Yes, but you’re saying that there’s something special about certain kinds of structure that enable them to do something that no other kind of structure we know about can do.
No.
There's nothing special about the structure. Different structures just behave in different ways. You see this everywhere.
If they'd built the Brooklyn Bridge out of raspberry jam, it wouldn't have stayed up very long.
If they'd built the first television sets out of soggy lettuce and potato peelings, it wouldn't have picked up much of a signal.
If you try to watch television on the Brooklyn Bridge, you won't be very entertained. (Or maybe you will; who's to say?)

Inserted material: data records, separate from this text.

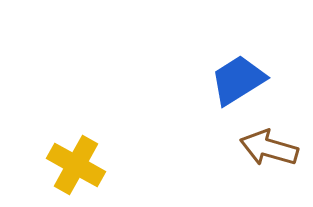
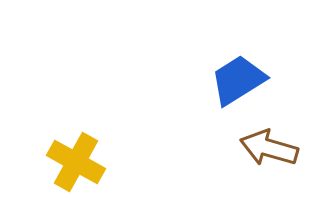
yellow cross: moved 3 px up
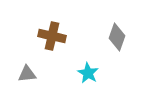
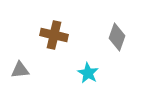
brown cross: moved 2 px right, 1 px up
gray triangle: moved 7 px left, 4 px up
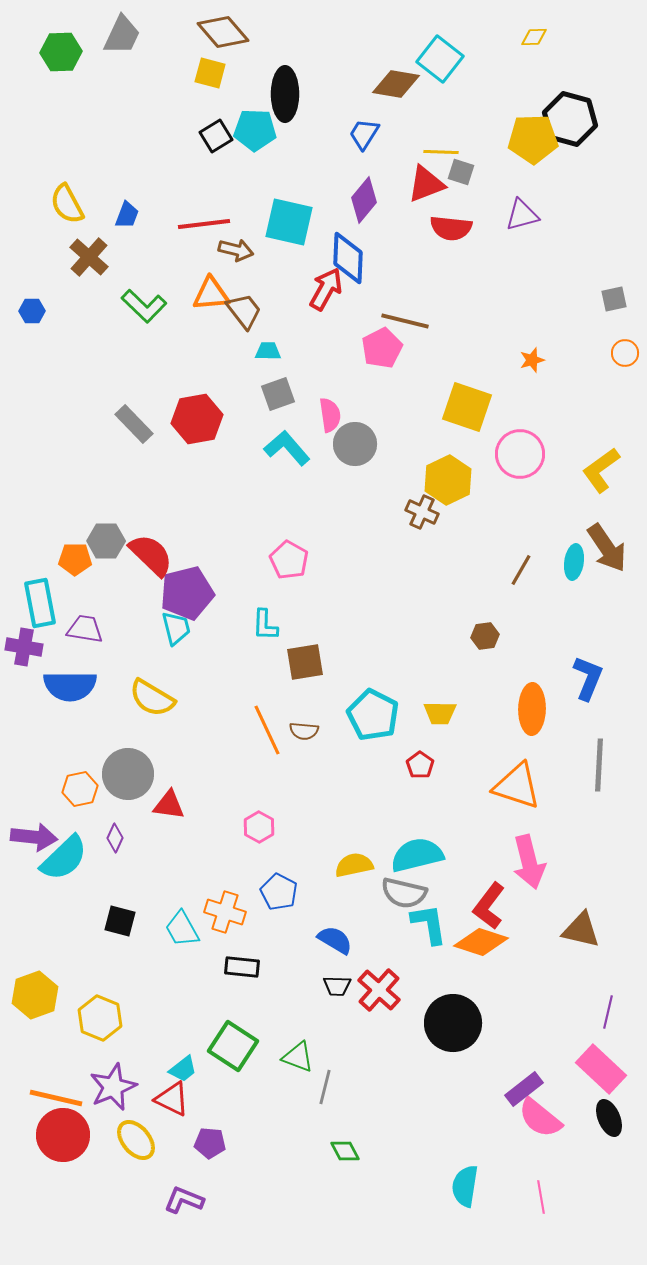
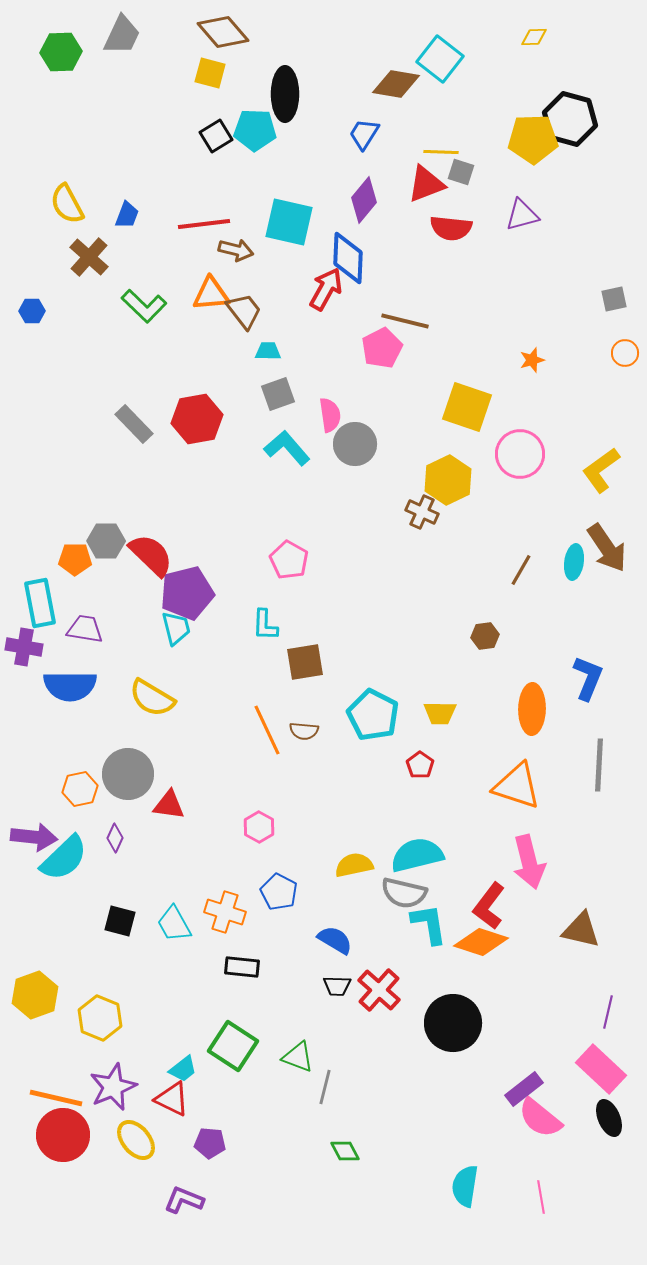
cyan trapezoid at (182, 929): moved 8 px left, 5 px up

If you try to cross the East River on a 42" Sony Bravia, you won't get very far.
Even a computer can only behave as the current flowing through all its bits directs it to behave, and yet you seem to think that all (and apparently only) brain-shaped things can escape this physical necessity
Nope. I keep saying, it cannot escape the laws of physics. It doesn't need to.
When I do the external stimuli are always different.
So?
One of those stimuli will be my memory of having had the fish before.
So?
What I choose now will depending on whether I value variety or consistency in my eating habits, which will depend on the sorts of things I’ve eaten growing up, which will will depend on the taste of my parents, which will depend on the way that taste bud variability evolved, which will depend…all the way back, unless you think there’s any reason to believe otherwise, to the initial conditions of the universe. All of it causal (if, on some level, stochastic), none of it ‘willed’.
So?
If it didn't depend on all that stuff, it wouldn't be a
decision, it would just be random.
To determine whether my ‘deciding’ sensation corresponds to some actual physical process in which all of the alternatives begin as, at base, equally likely and then something reversible happens that 'picks one of them out', I would have to replicate the exact initial conditions – and I’ve explained in posts above the logical incoherency of that.
No, not at all. Indeed, that would not even be a decision.
For all I know I’m an out-of-equilibrium system, exquistely sensitive to external conditions
Yes.
but absolutely predictable given sufficient computing power.
No. Between quantum mechanics and chaos theory, we know that this is impossible. Indeed, either one would suffice, but both apply.
As far as I can see, you are arguing that something that is logically incoherent can't exist. Well, fine. I agree.
What I am pointing out is that nonetheless, we do decide what to have for lunch.